▶ **Assigned task**:
Output, word for word, the line that contains "Image resolution: width=375, height=1560." and all lines after it in the records below, omitting pictures.

★ ★ ★ ★

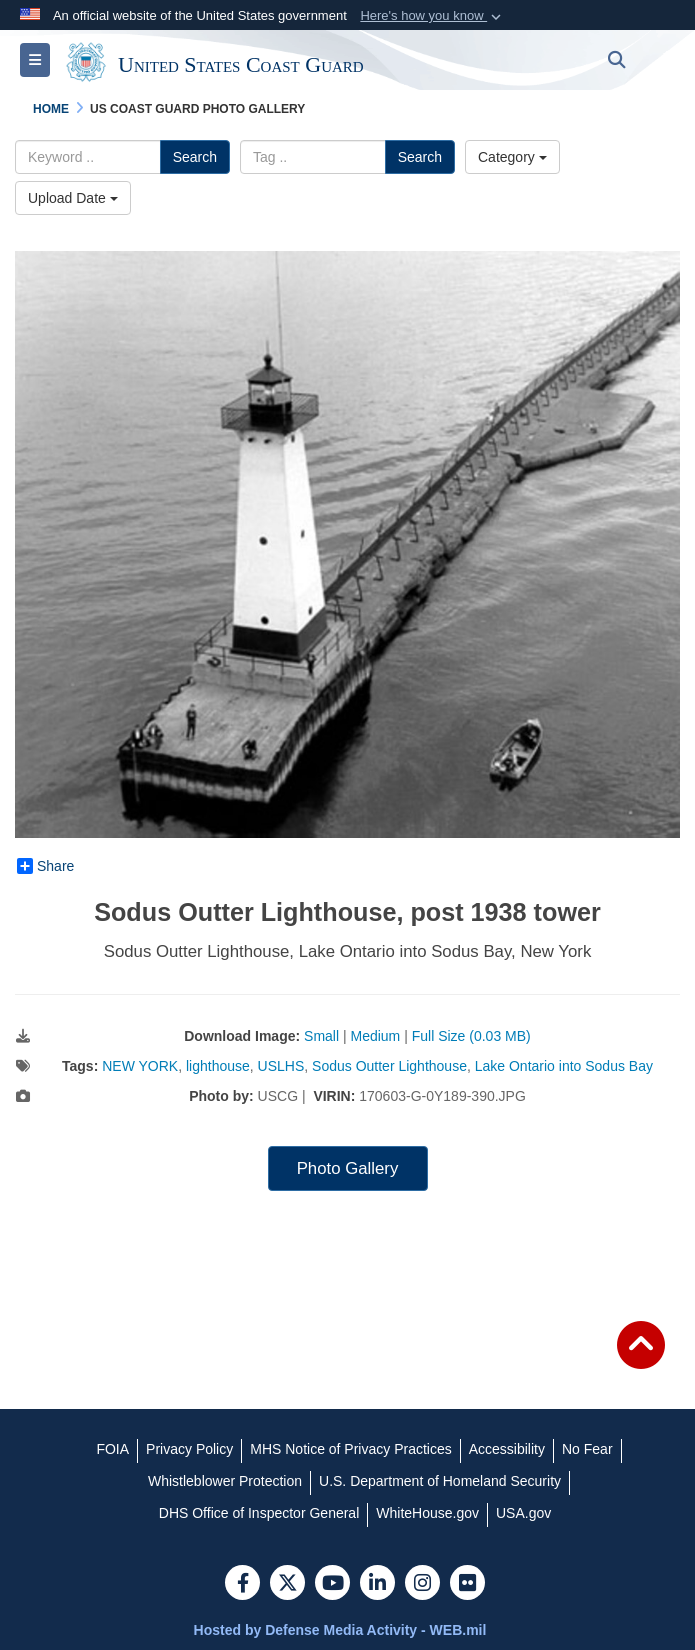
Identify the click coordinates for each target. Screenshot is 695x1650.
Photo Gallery (348, 1168)
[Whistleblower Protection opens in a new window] (225, 1481)
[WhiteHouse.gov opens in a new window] (427, 1513)
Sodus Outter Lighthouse (389, 1066)
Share (45, 866)
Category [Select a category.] (512, 157)
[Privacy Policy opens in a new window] (189, 1449)
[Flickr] (467, 1585)
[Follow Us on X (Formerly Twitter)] (287, 1585)
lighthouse (218, 1066)
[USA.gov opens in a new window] (523, 1513)
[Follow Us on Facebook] (242, 1585)
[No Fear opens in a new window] (587, 1449)
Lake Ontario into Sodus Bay (564, 1066)
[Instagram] (422, 1585)
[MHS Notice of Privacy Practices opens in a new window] (351, 1449)
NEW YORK (140, 1066)
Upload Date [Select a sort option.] (73, 198)
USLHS (281, 1066)
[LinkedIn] (377, 1585)
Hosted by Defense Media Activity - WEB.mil (340, 1630)
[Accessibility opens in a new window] (507, 1449)
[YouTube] (332, 1585)
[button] (432, 16)
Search (195, 157)
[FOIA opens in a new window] (112, 1449)
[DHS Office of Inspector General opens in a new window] (259, 1513)
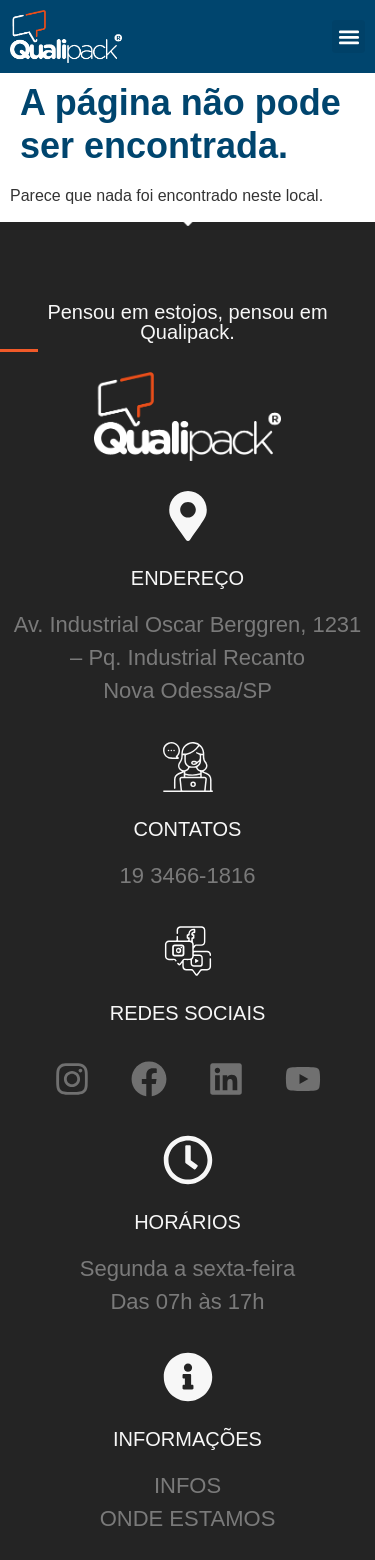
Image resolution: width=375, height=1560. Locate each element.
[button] (348, 36)
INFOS (187, 1485)
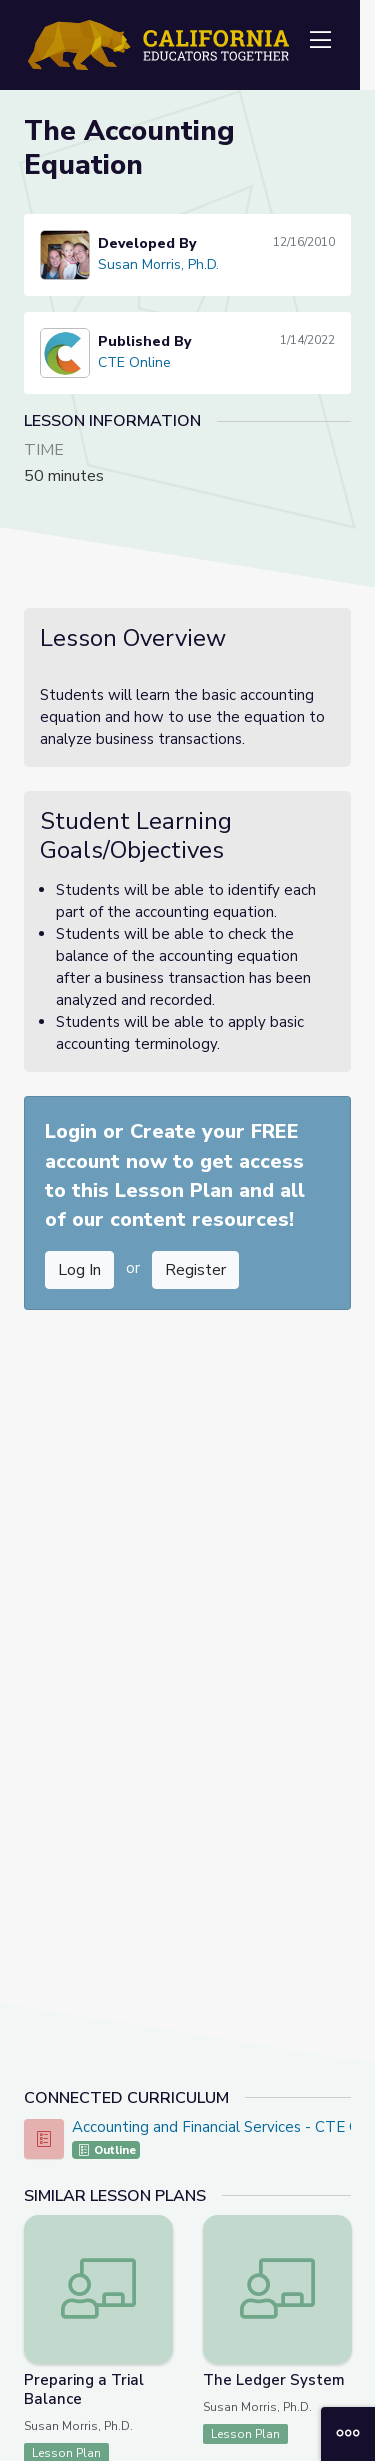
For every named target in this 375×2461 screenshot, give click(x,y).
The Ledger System (274, 2380)
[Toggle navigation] (320, 41)
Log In (79, 1270)
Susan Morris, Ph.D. (158, 264)
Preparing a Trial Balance (84, 2389)
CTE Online (134, 362)
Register (195, 1270)
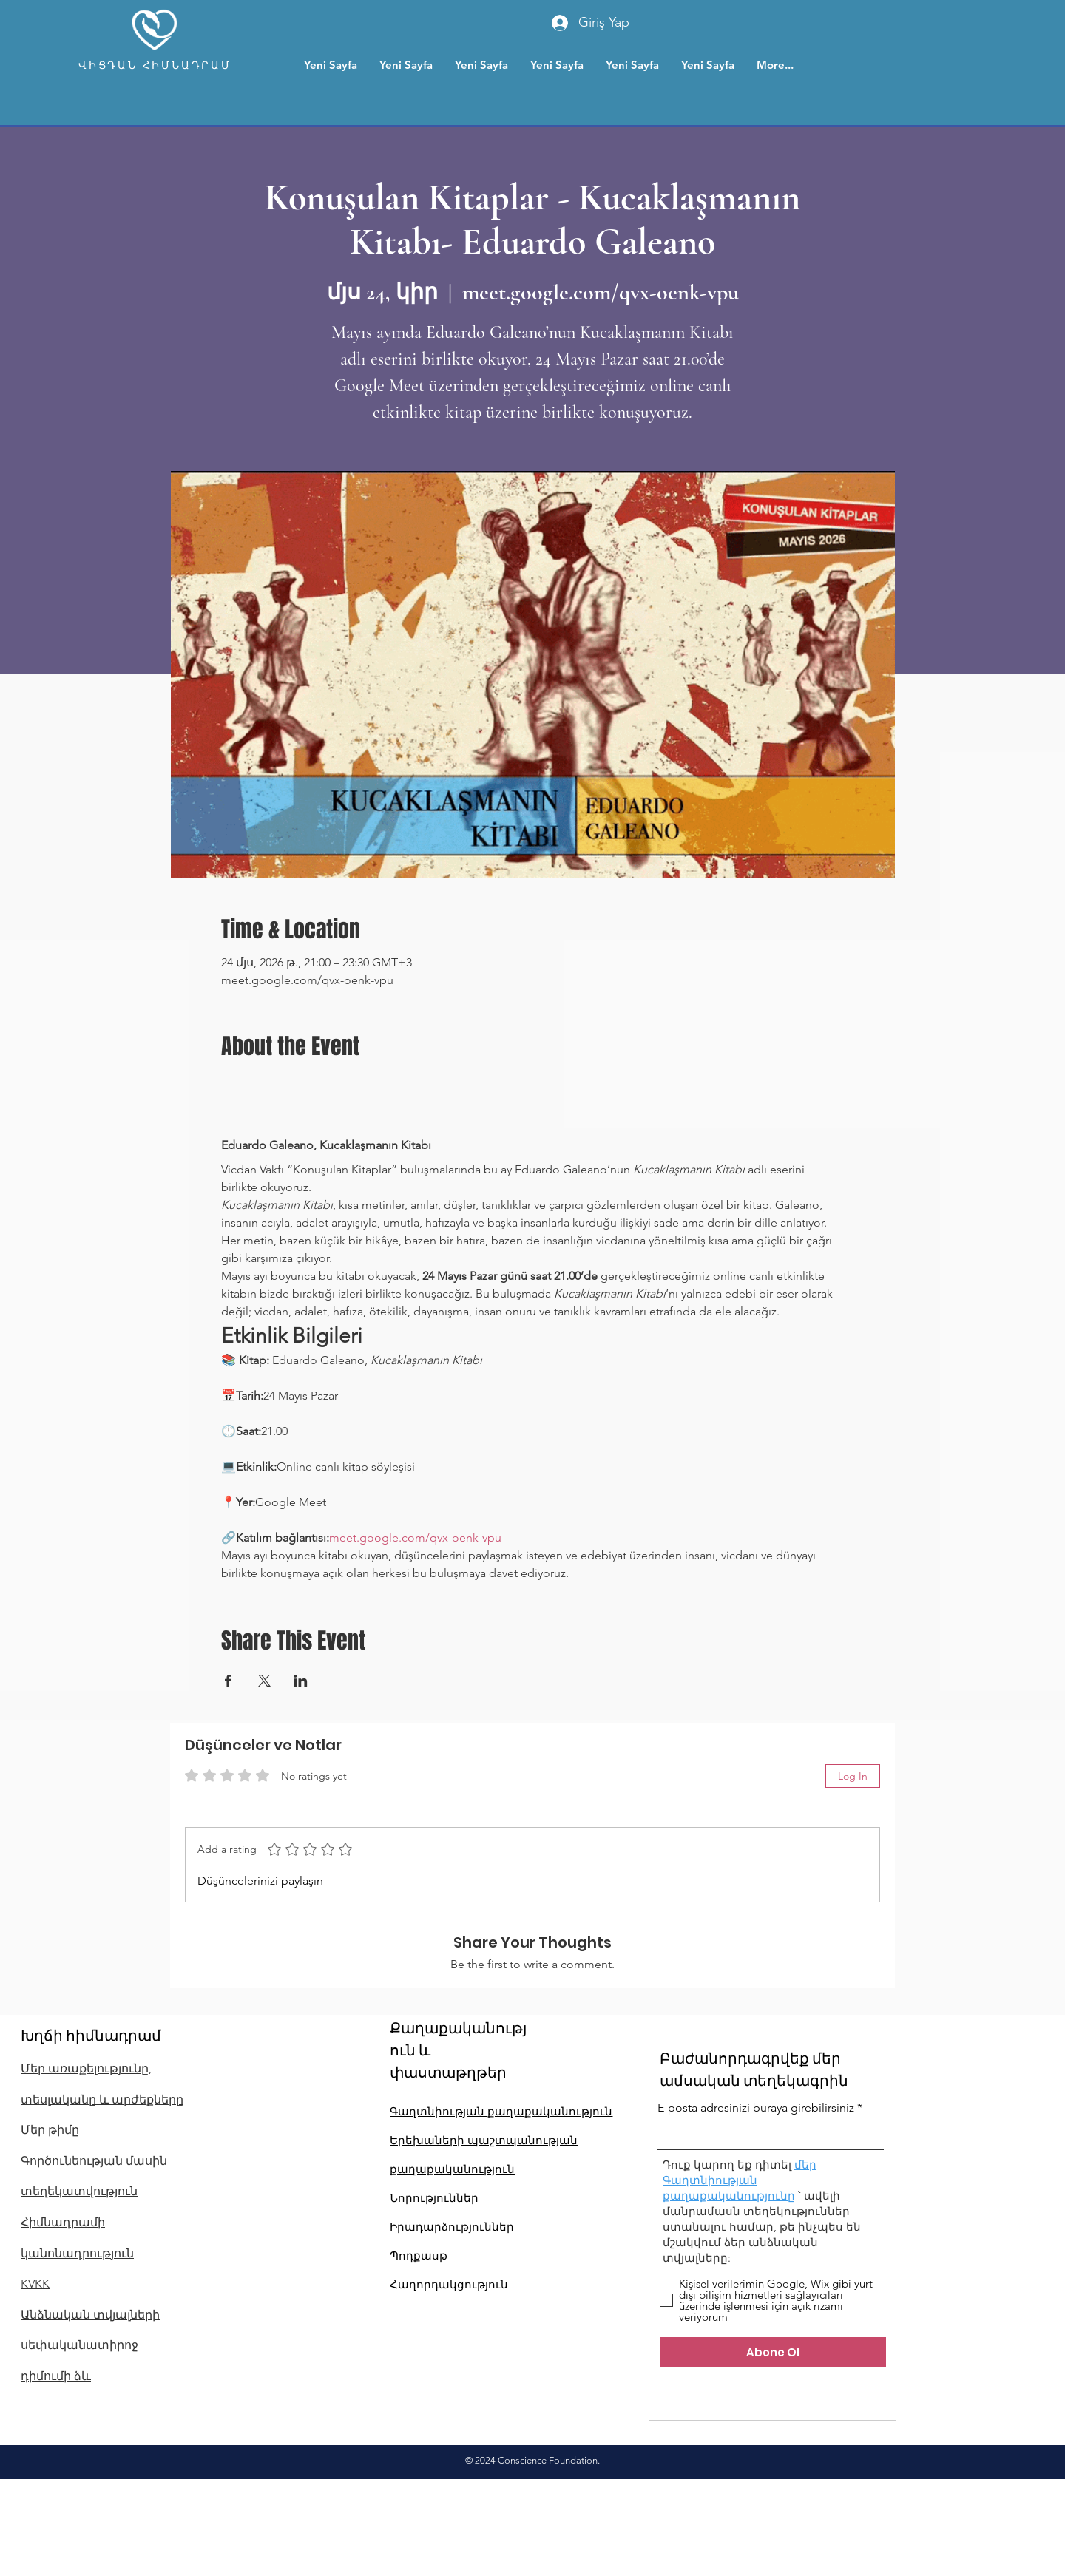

★ ★ ★ ★

▶ **Task response**:
Image resolution: width=375, height=1560. Locate each element.
[button] (348, 36)
INFOS (187, 1485)
For every named target in this 375×2461 screenshot, give click(x,y).
The Ledger System (274, 2380)
[Toggle navigation] (320, 41)
Log In (79, 1270)
Susan Morris, Ph.D. (158, 264)
Preparing a Trial Balance (84, 2389)
CTE Online (134, 362)
Register (195, 1270)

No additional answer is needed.